La scrittura inaugura il linguaggio come noi lo pensiamo, con la sua grammatica rigorosa, la sua semantica definita, la sua sintassi articolata. Con la scrittura nasce il pensiero logico, riflessivo, “scientifico”. E noi, oggi, siamo ancora immersi in quell’onda lunga della scrittura, anche se risulta ormai insidiata da altre modalità comunicative (sonore, iconiche soprattutto) e da altri linguaggi, come pure da nuove forme di scrittura che però non ne cancellano la funzione e la centralità: soltanto ne ridescrivono i confini.
Collocati come siamo, secondo Raffaele Simone, in quella “Terza Fase” che, carica anche di rischi, dà corpo “a un cambiamento di modalità di linguaggio, che sta spostando l’accento da forme strutturate e precise a forme generiche e destrutturate” (Raffaele Simone, La Terza Fase, Laterza, Roma-Bari, 2000, p. xv. x Presentazione), di essa però dobbiamo e possiamo attraversare la realtà e la possibilità ad un tempo.
La realtà del polimorfismo della comunicazione, anche dell’erosione della centralità/unicità della civiltà della scrittura, perfino di una serie di attacchi al pensiero logico-sintattico che è figlio della scrittura stessa. La possibilità di rilanciare la scrittura anche sotto nuove forme, senza vincolarsi al testo scritto della tradizione, come modello unico (a carattere formale; elaborato secondo standard retorici; chiuso in sé e non aperto alla comunicazione/interpretazione), e di riconfermarla così nel Tempo dell’Informatica come un paradigma essenziale del pensiero e dell’agire umano in generale.
La neoscrittura del nostro Postmoderno avrà ancora e più di ieri una precisa funzione formativa: di atteggiare il pensiero in molte forme e di collocarlo, attivamente, in uno spazio sociale che accorda sempre più (e più intimamente) scrittura e comunicazione.
Le diverse frontiere della neoscrittura, il suo stesso valore cognitivo e formativo, le forme del suo uso didattico, le capacità di costruire testi diversi e per l’espressione e per la comunicazione, gli stessi echi psicologici della lettura/scrittura sono i differenti, ma saldamente collegati, temi che Alessandra Anichini affronta con lineare chiarezza e con acuta perspicacia nel presente volume, che si offre sì come uno strumento didattico, di uso scolastico, ma non solo. È anche una riflessione precisa e acuta sul ruolo della scrittura, attuata ripercorrendone ora la storia e la struttura ora le tipologie testuali, per passare poi al testo per immagini e, infine, agli ipertesti.
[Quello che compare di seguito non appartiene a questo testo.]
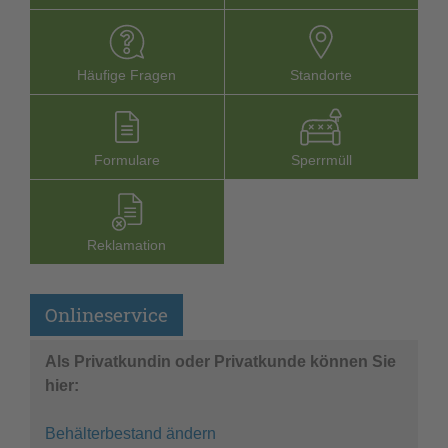
Häufige Fragen
Stand­orte
Formu­lare
Sperr­müll
Reklamation
Onlineservice
Als Privatkundin oder Privatkunde können Sie
hier:
Behälterbestand ändern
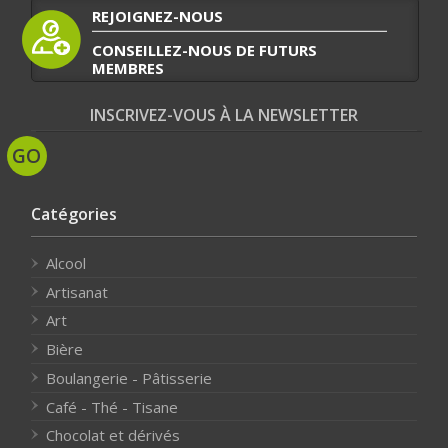
REJOIGNEZ-NOUS
CONSEILLEZ-NOUS DE FUTURS
MEMBRES
INSCRIVEZ-VOUS À LA NEWSLETTER
Catégories
Alcool
Artisanat
Art
Bière
Boulangerie - Pâtisserie
Café - Thé - Tisane
Chocolat et dérivés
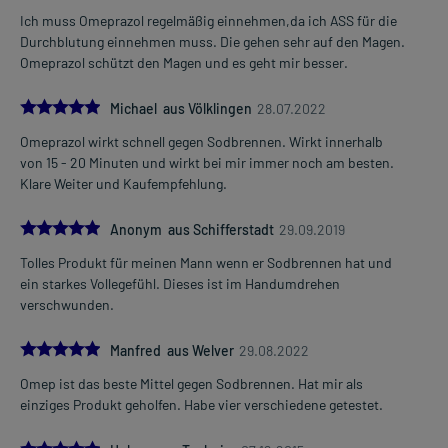
Ich muss Omeprazol regelmäßig einnehmen,da ich ASS für die
Durchblutung einnehmen muss. Die gehen sehr auf den Magen.
Omeprazol schützt den Magen und es geht mir besser.
5.0
Michael aus Völklingen
28.07.2022
Omeprazol wirkt schnell gegen Sodbrennen. Wirkt innerhalb
von 15 - 20 Minuten und wirkt bei mir immer noch am besten.
Klare Weiter und Kaufempfehlung.
5.0
Anonym aus Schifferstadt
29.09.2019
Tolles Produkt für meinen Mann wenn er Sodbrennen hat und
ein starkes Vollegefühl. Dieses ist im Handumdrehen
verschwunden.
5.0
Manfred aus Welver
29.08.2022
Omep ist das beste Mittel gegen Sodbrennen. Hat mir als
einziges Produkt geholfen. Habe vier verschiedene getestet.
5.0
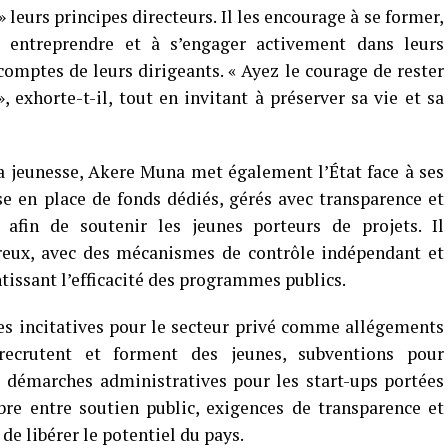
leurs principes directeurs. Il les encourage à se former,
 entreprendre et à s’engager activement dans leurs
mptes de leurs dirigeants. « Ayez le courage de rester
, exhorte-t-il, tout en invitant à préserver sa vie et sa
la jeunesse, Akere Muna met également l’État face à ses
ise en place de fonds dédiés, gérés avec transparence et
, afin de soutenir les jeunes porteurs de projets. Il
ux, avec des mécanismes de contrôle indépendant et
tissant l’efficacité des programmes publics.
es incitatives pour le secteur privé comme allégements
 recrutent et forment des jeunes, subventions pour
s démarches administratives pour les start-ups portées
ibre entre soutien public, exigences de transparence et
e libérer le potentiel du pays.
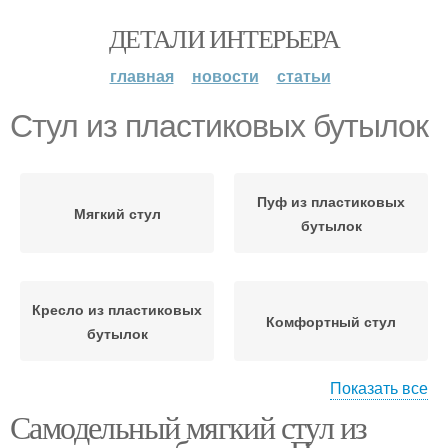
ДЕТАЛИ ИНТЕРЬЕРА
главная
новости
статьи
Стул из пластиковых бутылок
Пуф из пластиковых
Мягкий стул
бутылок
Кресло из пластиковых
Комфортный стул
бутылок
Показать все
Самодельный мягкий стул из
Этажерка из
Кресло из бутылок
пластиковых бутылок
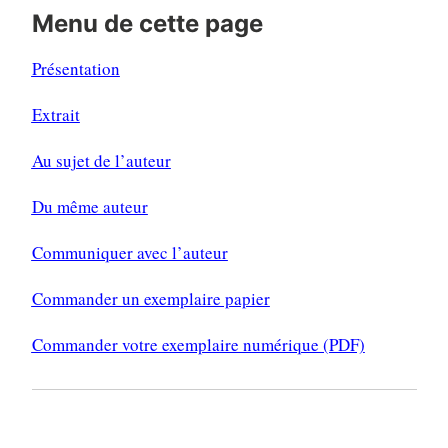
Menu de cette page
Présentation
Extrait
Au sujet de l’auteur
Du même auteur
Communiquer avec l’auteur
Commander un exemplaire papier
Commander votre exemplaire numérique (PDF)
PRÉSENTATION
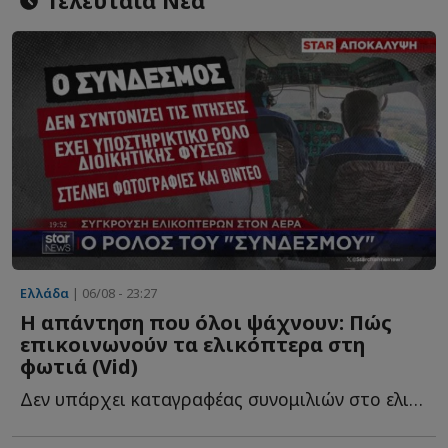
Τελευταία Νέα
Ελλάδα
| 06/08 - 23:27
Η απάντηση που όλοι ψάχνουν: Πώς
επικοινωνούν τα ελικόπτερα στη
φωτιά (Vid)
Δεν υπάρχει καταγραφέας συνομιλιών στο ελικόπτερο, α...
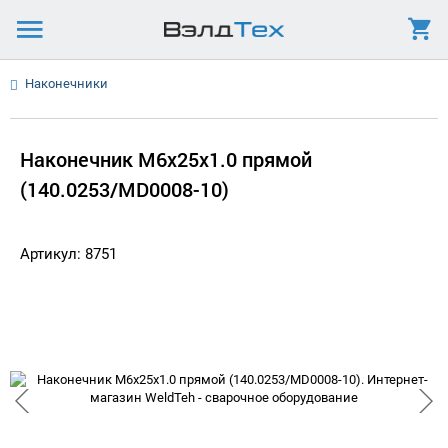
Наконечники
Наконечник М6х25х1.0 прямой
(140.0253/MD0008-10)
Артикул: 8751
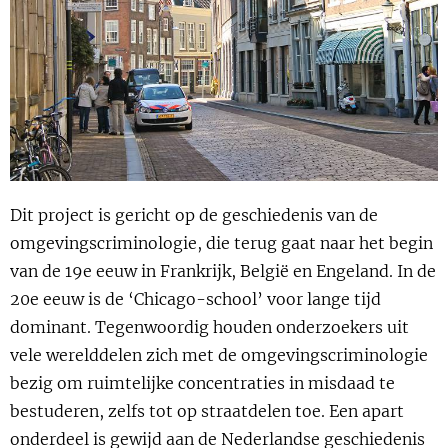
Show 
Uitgelicht
Show 
Cursus
BLOG
Podcast
Dit project is gericht op de geschiedenis van de
omgevingscriminologie, die terug gaat naar het begin
van de 19e eeuw in Frankrijk, België en Engeland. In de
20e eeuw is de ‘Chicago-school’ voor lange tijd
dominant. Tegenwoordig houden onderzoekers uit
vele werelddelen zich met de omgevingscriminologie
bezig om ruimtelijke concentraties in misdaad te
bestuderen, zelfs tot op straatdelen toe. Een apart
onderdeel is gewijd aan de Nederlandse geschiedenis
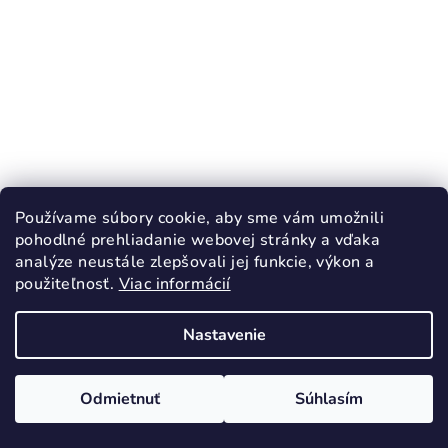
Používame súbory cookie, aby sme vám umožnili
pohodlné prehliadanie webovej stránky a vďaka
analýze neustále zlepšovali jej funkcie, výkon a
použiteľnosť.
Viac informácií
KÓD:
913/25
Nastavenie
RAK celoročné topánky HEIDI
51,90 €
Odmietnuť
Súhlasím
25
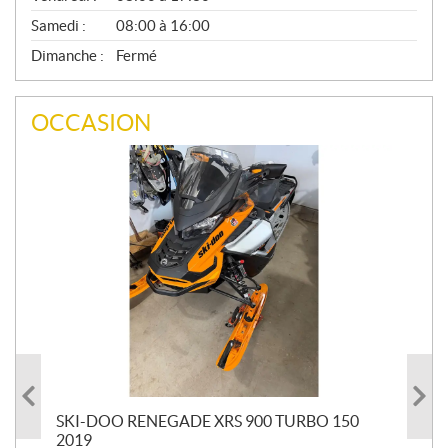
Samedi :
08:00 à 16:00
Dimanche :
Fermé
OCCASION
24
SKI-DOO RENEGADE XRS 900 TURBO 150
SK
2019
20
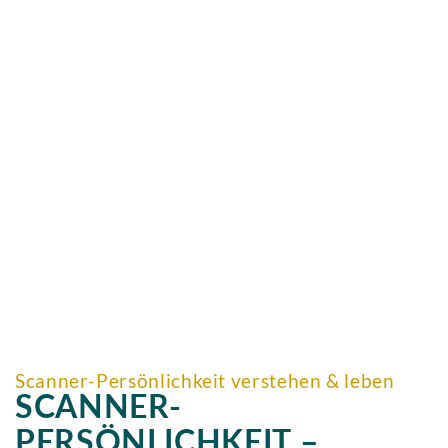
Scanner-Persönlichkeit verstehen & leben
SCANNER-
PERSÖNLICHKEIT –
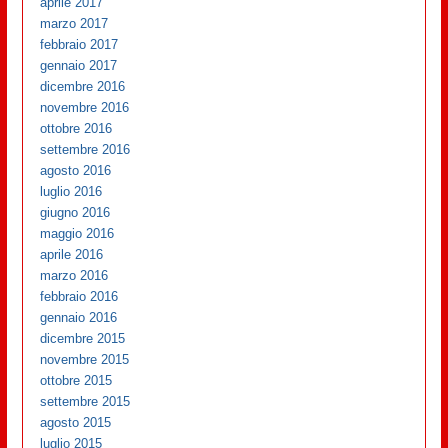
aprile 2017
marzo 2017
febbraio 2017
gennaio 2017
dicembre 2016
novembre 2016
ottobre 2016
settembre 2016
agosto 2016
luglio 2016
giugno 2016
maggio 2016
aprile 2016
marzo 2016
febbraio 2016
gennaio 2016
dicembre 2015
novembre 2015
ottobre 2015
settembre 2015
agosto 2015
luglio 2015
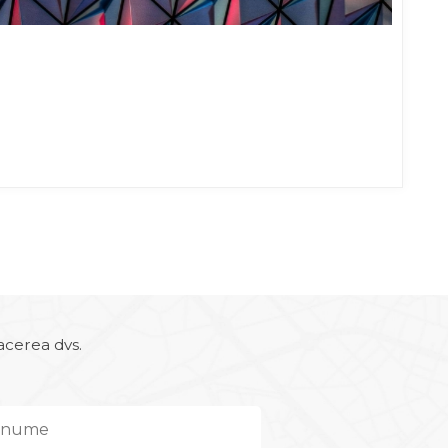
acerea dvs.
Cosicché accanto al “manuale” corre un testo riflessivo che ci conduce in pieno nella condizione inedita (storicamente) e problematica della testualità contemporanea. Questa si sa, sì, disseminata in molte forme, indebolita anche dall’esplosione dell’iconico, ma si sa pur sempre capace – e qui sta il “legato” centrale dell’indagine dell’Anichini – di riassorbire in sé la problematicità e le asimmetrie del presente comunicativo e di regolarle ancora con quel dispositivo-scrittura che la nostra civiltà ha prodotto come svolta decisiva e del quale non può (né potrà) fare a meno ora.
Si tratta di assumere la scrittura, insieme, e nelle sue forme più sofisticate e riflessive e in quelle più legate alle nuove tecnologie, ai loro linguaggi e alle loro pratiche di rielaborazione discorsiva dei vari messaggi. Dalla riflessione alla comunicazione, attraverso la narrazione: così potremmo sintetizzare il percorso del volume. E il suo traguardo. Utile in sé, ma soprattutto per chi opera nella formazione e nella scuola.